At no time has Professor Block ever said that slavery was anything but a moral abomination and an economic drag on the rest of society – the long-standing view of all libertarians.
Walter Block has even said the slaves should have been allowed to sue their former masters, seek complete restitution, and that maybe the former slaveowners should have been sentenced with a time in slavery themselves.
From Tom DiLorenzo’s article, Who Do You Believe?
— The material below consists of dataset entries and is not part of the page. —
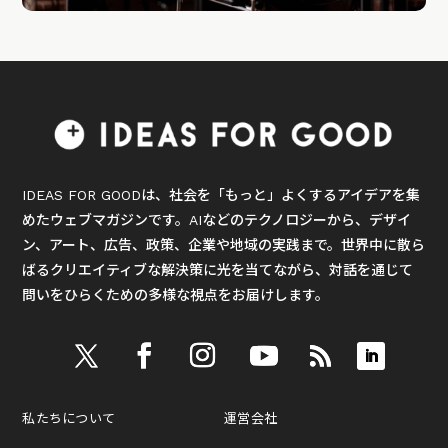
IDEAS FOR GOODは、社会を「もっと」よくするアイデアを集
めたウェブマガジンです。AIなどのテクノロジーから、デザイ
ン、アート、広告、政策、企業や地域の実践まで。世界中に散ら
ばるクリエイティブな解決策に光を当てながら、対話を通じて
問いをひらくための多様な視点をお届けします。
私たちについて
運営会社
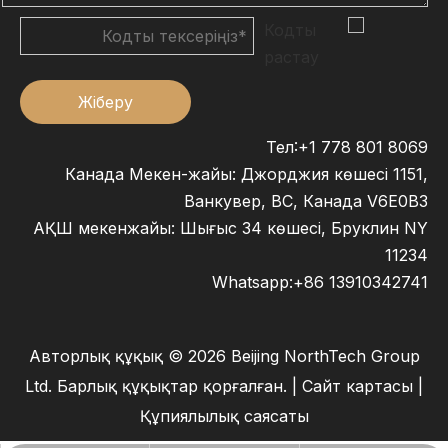
Жіберу
Тел:+1 778 801 8069
Канада Мекен-жайы: Джорджия көшесі 1151,
Ванкувер, BC, Канада V6E0B3
АҚШ мекенжайы: Шығыс 34 көшесі, Бруклин NY
11234
Whatsapp:
+86 13910342741
Авторлық құқық ©
2026
Beijing NorthTech Group
Ltd. Барлық құқықтар қорғалған. |
Сайт картасы
|
Құпиялылық саясаты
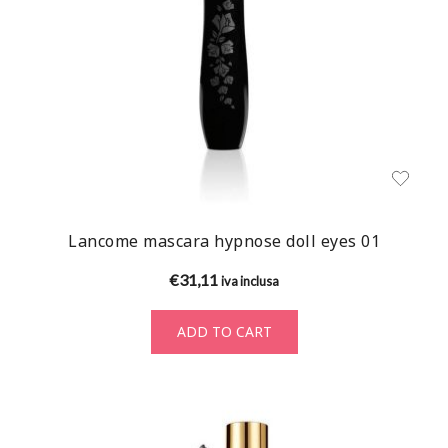
Lancome mascara hypnose doll eyes 01
€
31,11
iva inclusa
ADD TO CART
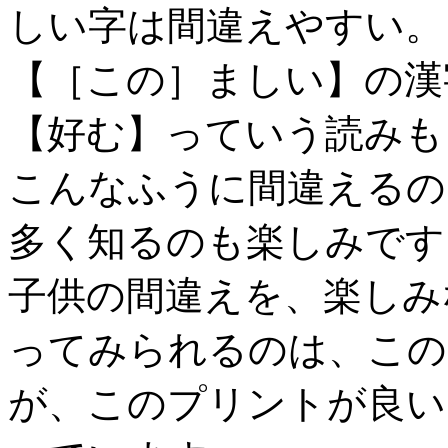
しい字は間違えやすい。
【［この］ましい】の漢
【好む】っていう読みも
こんなふうに間違えるの
多く知るのも楽しみです
子供の間違えを、楽しみ
ってみられるのは、この
が、このプリントが良い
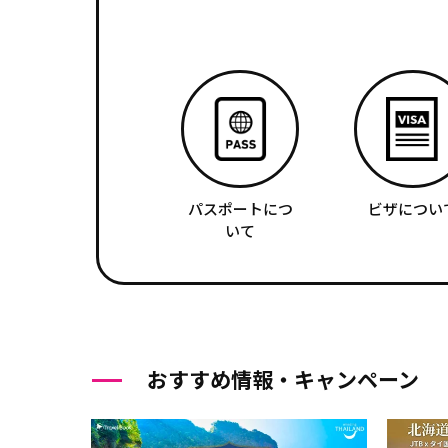
パスポートにつ
ビザについ
いて
おすすめ情報・キャンペーン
The New York Times, or Walter Block and Your Own Lying Eyes?…:
“Those people who owned slaves in the pre-Civil War U.S. were guilty of the crime of kidnapping.”
Professor Walter Block, Human Rights Review, July-Sept. 2002, p. 55
Most readers of LewRockwell.com are probably aware of the facts that: 1) A New York Times reporter maliciously libeled Professor Walter Block in a hit piece on Senator Rand Paul by claiming that Professor Block, who has supported Senator Paul, supposedly said that slavery was “not so bad”; 2) that Professor Block sued the New York Times for libel; 3) an establishment judge (the only kind) ruled against Professor Block; and 4) Professor Block has appealed the judge’s outlandish ruling.
It is not surprising that an establishment government lawyer in a black robe would support the views of “the” establishment government propaganda rag in its quest to discredit and smear an ever-so-slightly anti-establishment politician, Senator Rand Paul, by libeling one of his academic supporters. What is surprising is how the federal judge in the case, U.S. District Judge Ivan Lemelle, did not even bother to document or support with evidence his dismissive statement that “Perceptions about Block’s notion of race related issues were largely fueled and published by Block himself,” as he dismissed the lawsuit. He either made no attempt to determine what Professor Block actually said, or he intentionally and dishonestly ignored it.
What Professor Block said to the New York Times hatchet man “reporter” was that, philosophically speaking, there is a difference between voluntary and involuntary slavery. An example of the former is indentured servitude. About half of all the European immigrants to the original thirteen American colonies were indentured servants. These were mostly poor youth who, in return for passage to America, voluntarily contracted to work for a number of years for the person or business that paid for their voyage. After the period of indentured servitude expired (five years, for example), he was usually given a stipend and became an accepted member of American society with no further work obligations to his previous “employer.” This is the kind of “slavery” that Professor Block, with tongue in cheek, said “was not so bad” compared to real, involuntary slavery. It was a voluntary work contract that was very different from real slavery, which involved the crime of kidnapping, and much worse. At no time has Professor Block ever said that slavery was anything but a moral abomination and an economic drag on the rest of society – the long-standing view of all libertarians.
The last paragraph sums up one takeaway:
Professor Block has appealed Lemelle’s ruling to another government lawyer in a black robe. One thing this whole sorry episode shows is that there is nothing the statist establishment in America hates and fears more than a well-educated libertarian with a word processor and internet access.
But I would say that the statists who are the smartest of the statists probably hate and fear a well-educated and articulate libertarian Christian with any audience. In fact, all of them. Even atheist anarcho-capitalist Walter Block, in echo of his (agnostic) mentor Murray Rothbard, that religions and families are two institutions that prove most impervious to propaganda.